[Available data — start]
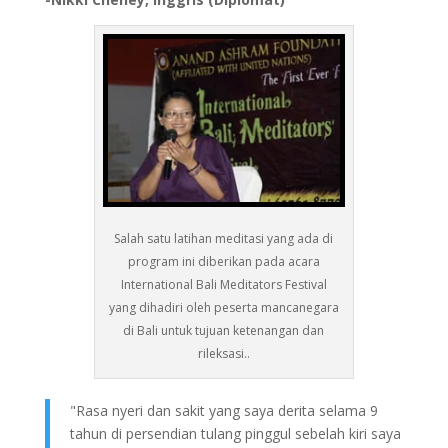
Salah satu latihan meditasi yang ada di
program ini diberikan pada acara
International Bali Meditators Festival
yang dihadiri oleh peserta mancanegara
di Bali untuk tujuan ketenangan dan
rileksasi..
"Rasa nyeri dan sakit yang saya derita selama 9
tahun di persendian tulang pinggul sebelah kiri saya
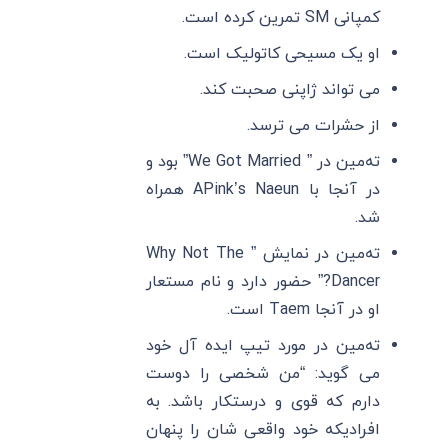
کمپانی SM تمرین کرده است.
او یک مسیحی کاتولیک است.
می تواند ژاپنی صحبت کند.
از حشرات می ترسد.
ته‌مین در ” We Got Married” بود و
در آنجا با APink’s Naeun همراه
شد.
ته‌مین در نمایش ” Why Not The
Dancer?” حضور دارد و نام مستعار
او در آنجا Taem است.
ته‌مین در مورد تیپ ایده آل خود
می گوید: “من شخصی را دوست
دارم که قوی و درستکار باشد. به
افرادیکه خود واقعی شان را پنهان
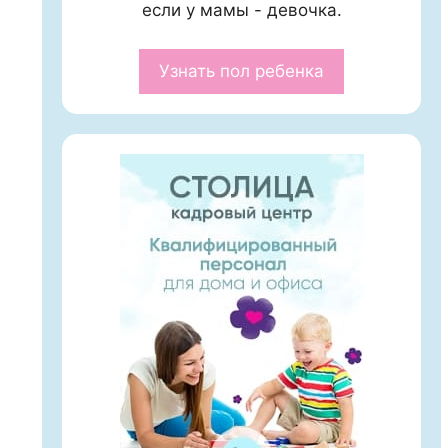
если у мамы - девочка.
Узнать пол ребенка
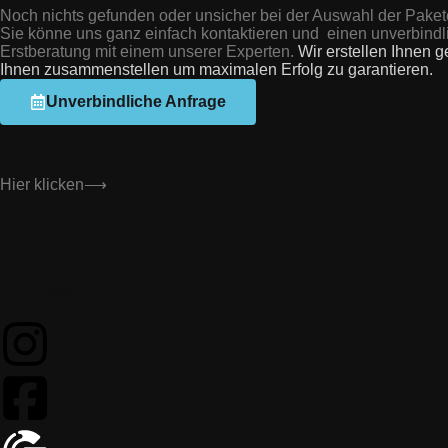
Noch nichts gefunden oder unsicher bei der Auswahl der Pake
Sie könne uns ganz einfach kontaktieren und einen unverbindl
Erstberatung mit einem unserer Experten.
Wir erstellen Ihnen g
Ihnen zusammenstellen um maximalen Erfolg zu garantieren.
Unverbindliche Anfrage
Wir sind nur einen Klick entfernt...
Hier klicken⟶
Top Bewertet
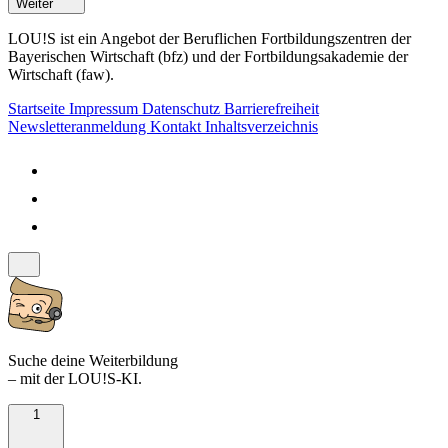
Weiter
LOU!S ist ein Angebot der Beruflichen Fortbildungszentren der
Bayerischen Wirtschaft (bfz) und der Fortbildungsakademie der
Wirtschaft (faw).
Startseite
Impressum
Datenschutz
Barrierefreiheit
Newsletteranmeldung
Kontakt
Inhaltsverzeichnis
Suche deine Weiterbildung
– mit der LOU!S-KI.
1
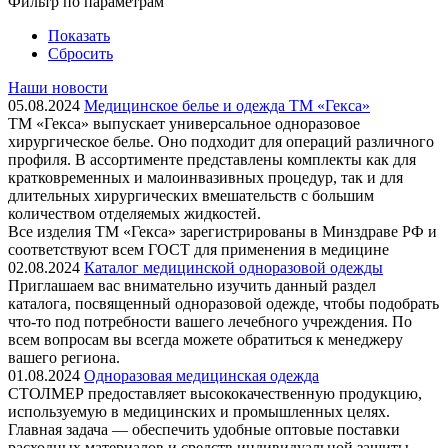
Фильтр по параметрам
Показать
Сбросить
Наши новости
05.08.2024
Медицинское белье и одежда ТМ «Гекса»
ТМ «Гекса» выпускает универсальное одноразовое
хирургическое белье. Оно подходит для операций различного
профиля. В ассортименте представлены комплекты как для
кратковременных и малоинвазивных процедур, так и для
длительных хирургических вмешательств с большим
количеством отделяемых жидкостей.
Все изделия ТМ «Гекса» зарегистрированы в Минздраве РФ и
соответствуют всем ГОСТ для применения в медицине
02.08.2024
Каталог медицинской одноразовой одежды
Приглашаем вас внимательно изучить данный раздел
каталога, посвященный одноразовой одежде, чтобы подобрать
что-то под потребности вашего лечебного учреждения. По
всем вопросам вы всегда можете обратиться к менеджеру
вашего региона.
01.08.2024
Одноразовая медицинская одежда
СТОЛМЕР предоставляет высококачественную продукцию,
используемую в медицинских и промышленных целях.
Главная задача — обеспечить удобные оптовые поставки
расходных материалов и средств индивидуальной защиты,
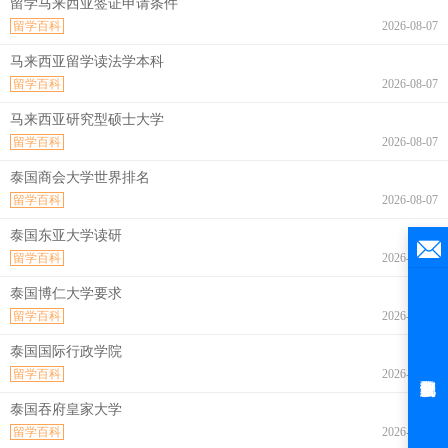
留学马来西亚签证申请条件
留学百科
2026-08-07
马来西亚留学读法学本科
留学百科
2026-08-07
马来西亚研究型硕士大学
留学百科
2026-08-07
泰国商会大学世界排名
留学百科
2026-08-07
泰国东亚大学读研
留学百科
2026-08-07
泰国博仁大学要求
留学百科
2026-08-07
泰国国际行政学院
留学百科
2026-08-07
泰国吞府皇家大学
留学百科
2026-08-07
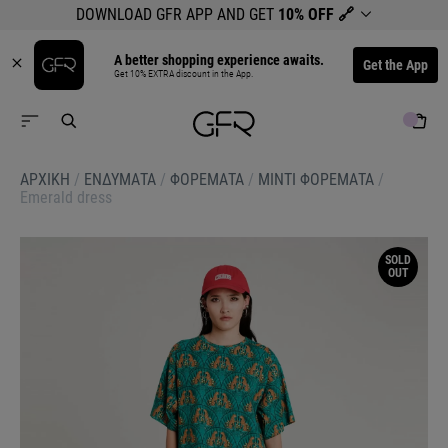
DOWNLOAD GFR APP AND GET
10% OFF
🔗
A better shopping experience awaits.
Get the App
Get 10% EXTRA discount in the App.
ΑΡΧΙΚΉ
/
ΕΝΔΥΜΑΤΑ
/
ΦΟΡΕΜΑΤΑ
/
ΜΙΝΤΙ ΦΟΡΕΜΑΤΑ
/
Emerald dress
SOLD
OUT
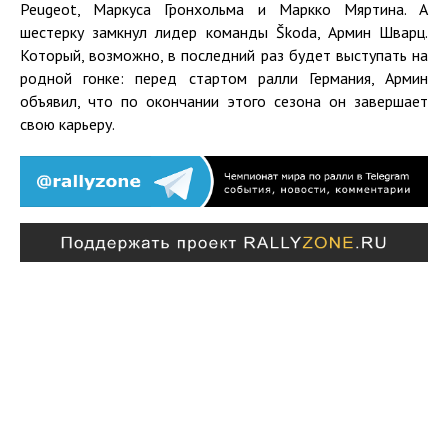
Peugeot, Маркуса Гронхольма и Маркко Мяртина. А
шестерку замкнул лидер команды Škoda, Армин Шварц.
Который, возможно, в последний раз будет выступать на
родной гонке: перед стартом ралли Германия, Армин
объявил, что по окончании этого сезона он завершает
свою карьеру.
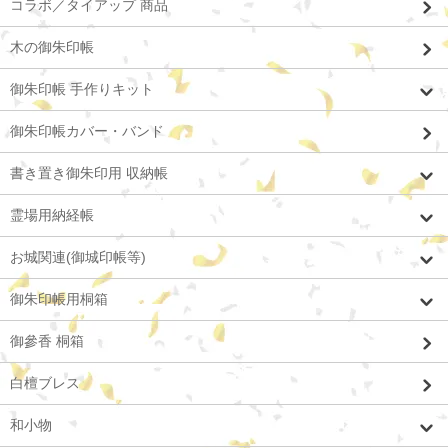
コラボ／タイアップ 商品
木の御朱印帳
御朱印帳 手作りキット
御朱印帳カバー・バンド
書き置き御朱印用 収納帳
霊場用納経帳
お城関連(御城印帳等)
御朱印帳用桐箱
御參香 桐箱
白檀ブレス
和小物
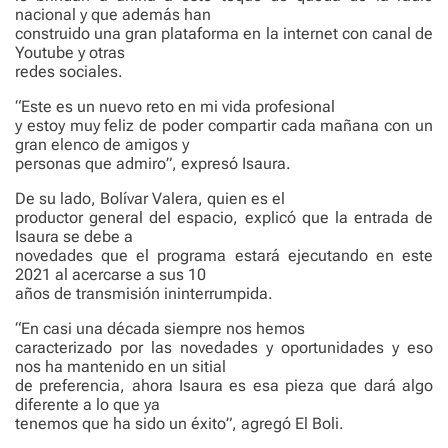
nacional y que además han
construido una gran plataforma en la internet con canal de
Youtube y otras
redes sociales.
“Este es un nuevo reto en mi vida profesional
y estoy muy feliz de poder compartir cada mañana con un
gran elenco de amigos y
personas que admiro”, expresó Isaura.
De su lado, Bolívar Valera, quien es el
productor general del espacio, explicó que la entrada de
Isaura se debe a
novedades que el programa estará ejecutando en este
2021 al acercarse a sus 10
años de transmisión ininterrumpida.
“En casi una década siempre nos hemos
caracterizado por las novedades y oportunidades y eso
nos ha mantenido en un sitial
de preferencia, ahora Isaura es esa pieza que dará algo
diferente a lo que ya
tenemos que ha sido un éxito”, agregó El Boli.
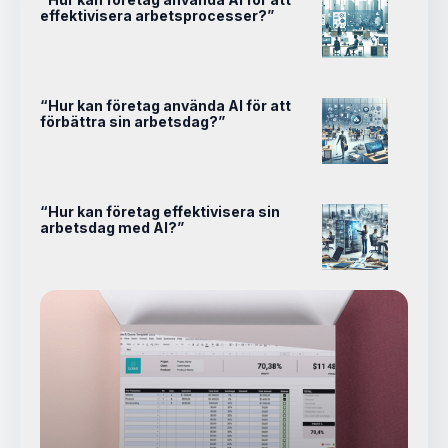
effektivisera arbetsprocesser?”
“Hur kan företag använda AI för att
förbättra sin arbetsdag?”
“Hur kan företag effektivisera sin
arbetsdag med AI?”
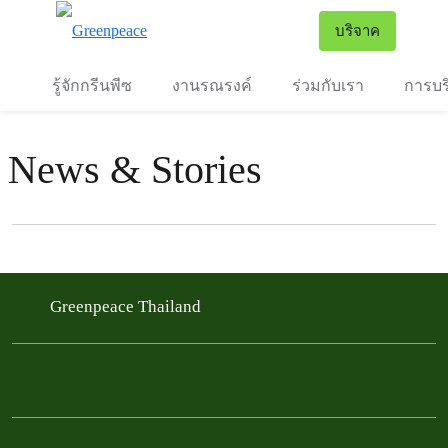
To
บริจาค
เมนู
รู้จักกรีนพีซ
งานรณรงค์
ร่วมกับเรา
การบร
News & Stories
Filter posts
Filtered results
Greenpeace Thailand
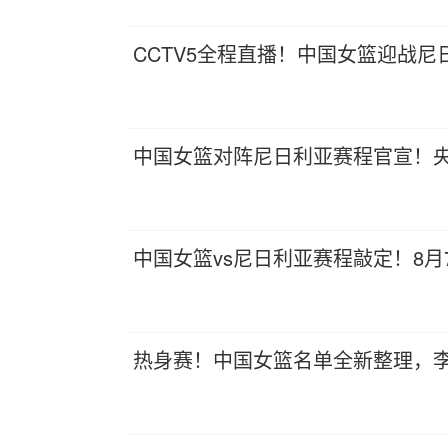
CCTV5全程直播！中国女篮迎战
中国女篮对阵尼日利亚赛程官宣！央
中国女篮vs尼日利亚赛程敲定！8月
热身赛！中国女篮名单全新整理，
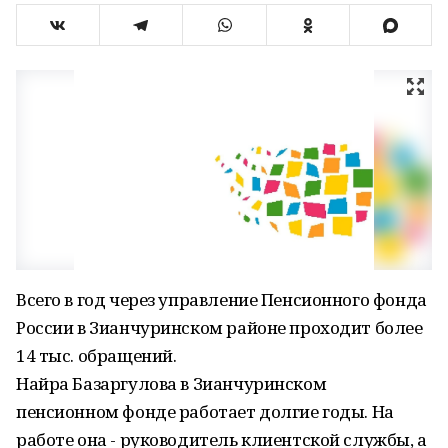
Всего в год через управление Пенсионного фонда
России в Зианчуринском районе проходит более
14 тыс. обращений.
Найра Базаргулова в Зианчуринском
пенсионном фонде работает долгие годы. На
работе она - руководитель клиентской службы, а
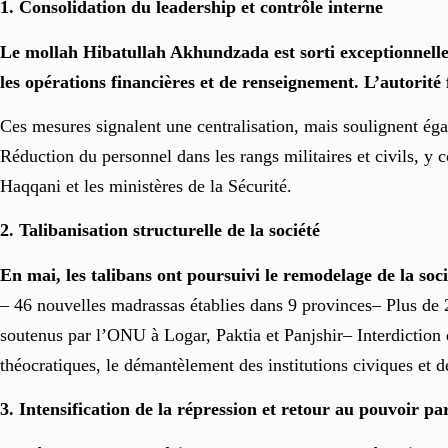
1. Consolidation du leadership et contrôle interne
Le mollah Hibatullah Akhundzada est sorti exceptionnellem
les opérations financières et de renseignement. L’autorité
Ces mesures signalent une centralisation, mais soulignent égal
Réduction du personnel dans les rangs militaires et civils, y c
Haqqani et les ministères de la Sécurité.
2. Talibanisation structurelle de la société
En mai, les talibans ont poursuivi le remodelage de la socié
– 46 nouvelles madrassas établies dans 9 provinces– Plus de 
soutenus par l’ONU à Logar, Paktia et Panjshir– Interdiction 
théocratiques, le démantèlement des institutions civiques et 
3. Intensification de la répression et retour au pouvoir pa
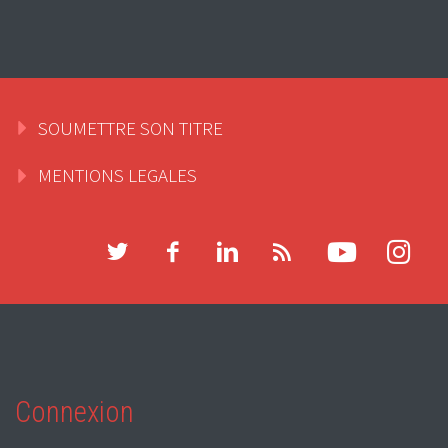
SOUMETTRE SON TITRE
MENTIONS LEGALES
Connexion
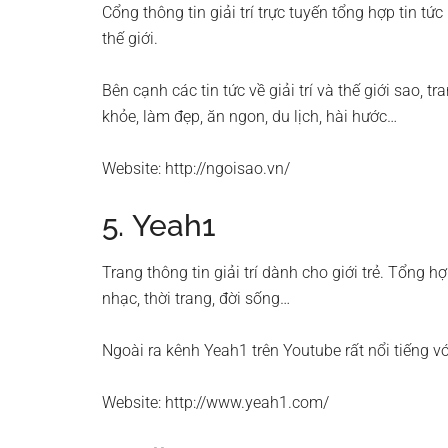
Cổng thông tin giải trí trực tuyến tổng hợp tin tứ
thế giới.
Bên cạnh các tin tức về giải trí và thế giới sao,
khỏe, làm đẹp, ăn ngon, du lịch, hài hước…
Website: http://ngoisao.vn/
5. Yeah1
Trang thông tin giải trí dành cho giới trẻ. Tổng h
nhạc, thời trang, đời sống…
Ngoài ra kênh Yeah1 trên Youtube rất nổi tiếng vớ
Website: http://www.yeah1.com/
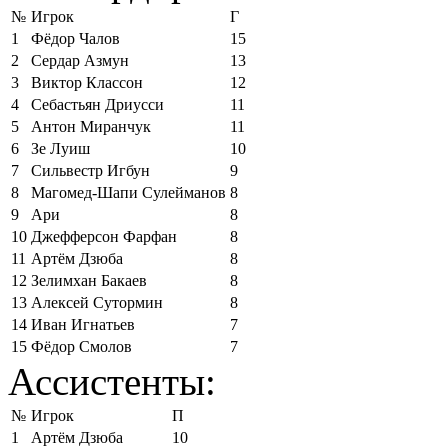
№
Игрок
Г
1
Фёдор Чалов
15
2
Сердар Азмун
13
3
Виктор Классон
12
4
Себастьян Дриусси
11
5
Антон Миранчук
11
6
Зе Луиш
10
7
Сильвестр Игбун
9
8
Магомед-Шапи Сулейманов
8
9
Ари
8
10
Джефферсон Фарфан
8
11
Артём Дзюба
8
12
Зелимхан Бакаев
8
13
Алексей Сутормин
8
14
Иван Игнатьев
7
15
Фёдор Смолов
7
Ассистенты:
№
Игрок
П
1
Артём Дзюба
10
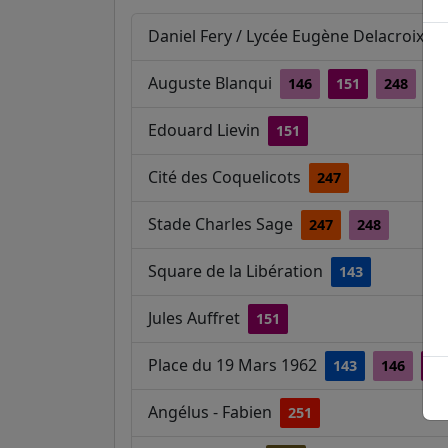
Daniel Fery / Lycée Eugène Delacroix
1
Auguste Blanqui
146
151
248
25
Edouard Lievin
151
Cité des Coquelicots
247
Stade Charles Sage
247
248
Square de la Libération
143
Jules Auffret
151
Place du 19 Mars 1962
143
146
15
Angélus - Fabien
251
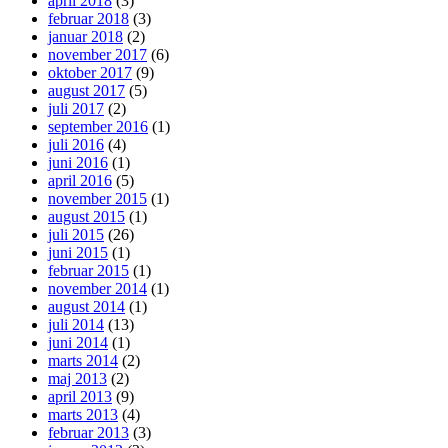
april 2018
(3)
februar 2018
(3)
januar 2018
(2)
november 2017
(6)
oktober 2017
(9)
august 2017
(5)
juli 2017
(2)
september 2016
(1)
juli 2016
(4)
juni 2016
(1)
april 2016
(5)
november 2015
(1)
august 2015
(1)
juli 2015
(26)
juni 2015
(1)
februar 2015
(1)
november 2014
(1)
august 2014
(1)
juli 2014
(13)
juni 2014
(1)
marts 2014
(2)
maj 2013
(2)
april 2013
(9)
marts 2013
(4)
februar 2013
(3)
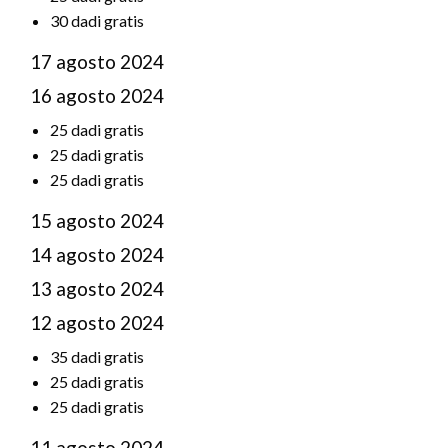
30 dadi gratis
17 agosto 2024
16 agosto 2024
25 dadi gratis
25 dadi gratis
25 dadi gratis
15 agosto 2024
14 agosto 2024
13 agosto 2024
12 agosto 2024
35 dadi gratis
25 dadi gratis
25 dadi gratis
11 agosto 2024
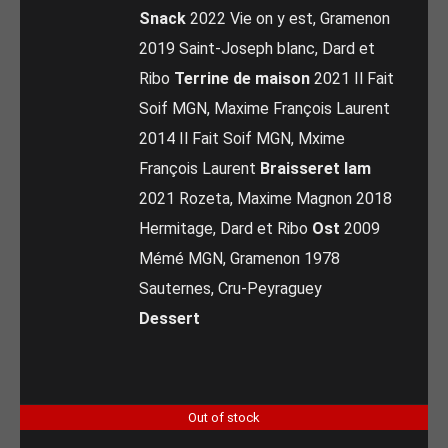
Snack
2022 Vie on y est, Gramenon
2019 Saint-Joseph blanc, Dard et
Ribo
Terrine de maison
2021 Il Fait
Soif MGN, Maxime François Laurent
2014 Il Fait Soif MGN, Mxime
François Laurent
Braisseret lam
2021 Rozeta, Maxime Magnon 2018
Hermitage, Dard et Ribo
Ost
2009
Mémé MGN, Gramenon 1978
Sauternes, Cru-Peyraguey
Dessert
Out of stock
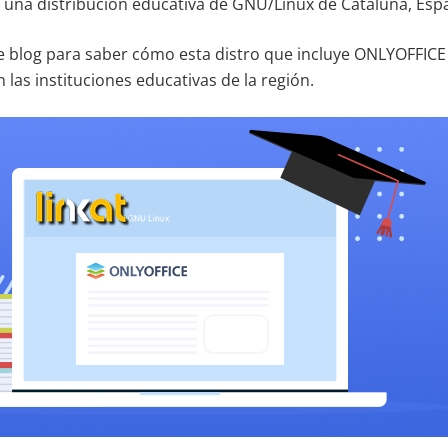
t, una distribución educativa de GNU/Linux de Cataluña, Esp
e blog para saber cómo esta distro que incluye ONLYOFFIC
n las instituciones educativas de la región.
[Available data — finish]
Exact copy, pictures excluded: from the line with "Найра Базаргулова в Зианчуринском" up to and including the line with "Le mollah Hibatullah" in the data above.

# [Completed task]
Найра Базаргулова в Зианчуринском
пенсионном фонде работает долгие годы. На
работе она - руководитель клиентской службы, а
1. Consolidation du leadership et contrôle interne
Le mollah Hibatullah Akhundzada est sorti exceptionnellem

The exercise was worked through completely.